Somewhere along the 6 month mark, he changed his mind, but never told me.

I called him up one night and asked him in a faint whisper, “Do you still like me?”

He wasn’t sure. He said something like, “I don’t want to be with you, but I still like you.”

“Why didn’t you tell me that you had stopped liking me?”

“I didn’t think it was that serious.”

And so I told him that we could remain friends if he could keep it neutral between us. I thought, better to be direct and set boundaries now, than not and regret it later.

But he never kept to that agreement.

And so after the 1 year mark I told him I didn’t want to be friends with him, and stopped all contact. Two weeks later, he texted me saying “I miss you.”

He did this a couple of times and at this point, I turned into a crazy, uncontrollable person, the details of which are too embarassing to share. I became the crazy person, the one people always say you should stay away from. And that made me feel so isolated in the process of my anger and sadness.

The hardest part has been replaying my part in this. Was I being too pushy? Or emotional? There are moments throughout the day where I have hated my actions, and as an extension, hated myself.

I don’t want to define the road forward. All I know is that I need to continue writing to make sense of the things that don’t make sense.

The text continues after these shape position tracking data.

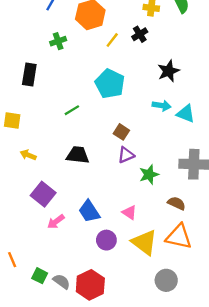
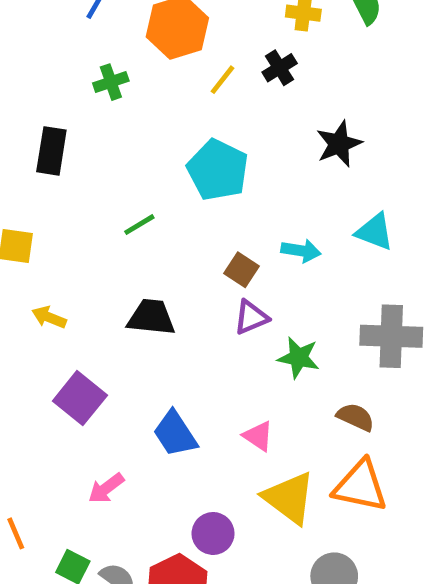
cyan arrow: (162, 106) -> (301, 251), moved
green star: (149, 175) -> (299, 358), turned 30
pink arrow: (56, 222) -> (106, 488), moved
purple circle: (106, 240) -> (213, 533), moved

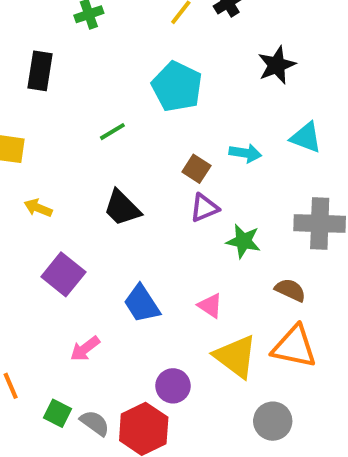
black trapezoid: (151, 317) -> (122, 208), turned -141

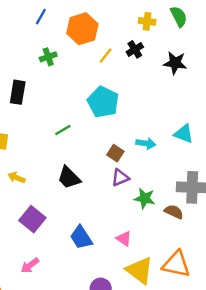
black star: (277, 65) -> (175, 63), moved, turned 30
brown semicircle: (290, 290) -> (174, 212), moved
pink arrow: (85, 349) -> (30, 265), moved

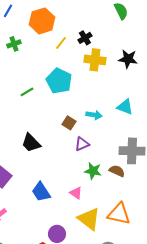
yellow cross: (147, 21) -> (95, 60), moved, size x1.5
black star: (175, 63) -> (128, 59), moved
green line: (63, 130) -> (27, 92), moved
purple triangle: (120, 178) -> (82, 144), moved
green star: (145, 198) -> (93, 171), moved

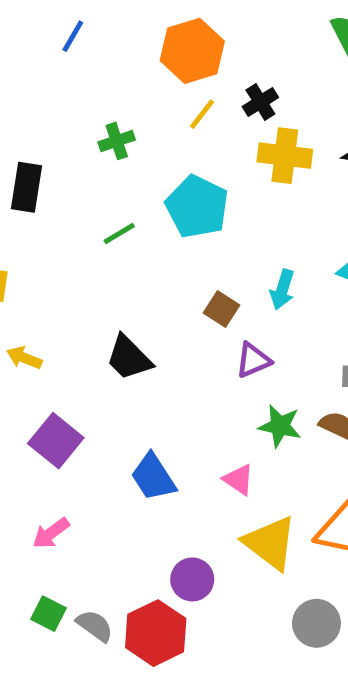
orange hexagon: (42, 21) -> (192, 51), moved
green cross: (14, 44) -> (117, 141), moved
cyan arrow: (94, 115) -> (282, 290), turned 98

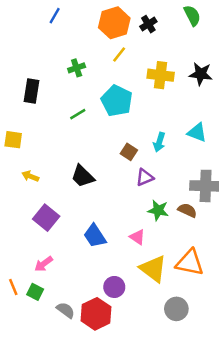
black cross: (260, 102) -> (148, 24), moved
green square: (49, 614) -> (35, 292), moved

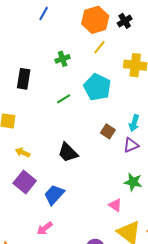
purple triangle: (145, 177) -> (131, 145), moved
purple square: (46, 218) -> (25, 182), moved
blue trapezoid: (95, 236) -> (54, 195), moved, turned 75
pink arrow: (44, 264) -> (45, 228), moved

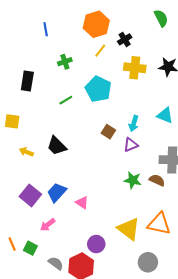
blue line: (44, 14) -> (46, 29), moved, turned -40
black cross: (125, 21) -> (125, 39), moved
black trapezoid: (68, 153) -> (57, 146), moved
purple square: (25, 182) -> (30, 195), moved
pink triangle: (115, 205) -> (82, 203), moved

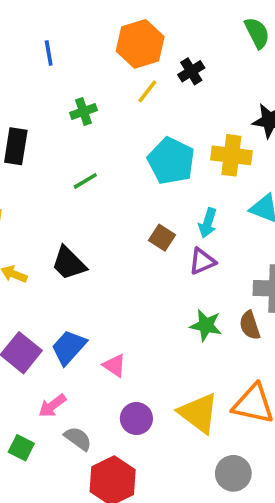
yellow cross: (135, 68) -> (231, 155), moved
cyan pentagon: (98, 89) -> (171, 161), moved
brown semicircle: (157, 180) -> (250, 325), turned -133
purple circle: (96, 244) -> (136, 418), moved
gray semicircle: (56, 263) -> (78, 439), moved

In the beginning, it was too hard for me to write about what happened, I was too caught up in the emotions so I was afraid I wouldn’t be honest with myself. I have been writing in bits and pieces, letting the truth come out slowly. I feel like I did everything right in the beginning, but even then everything turned wrong, and I am the one left reeling with this.

Emotions are something I need to balance. From time to time I feel guilty for letting my emotions ruin this thing between us. But then I think, what is a relationship without emotions?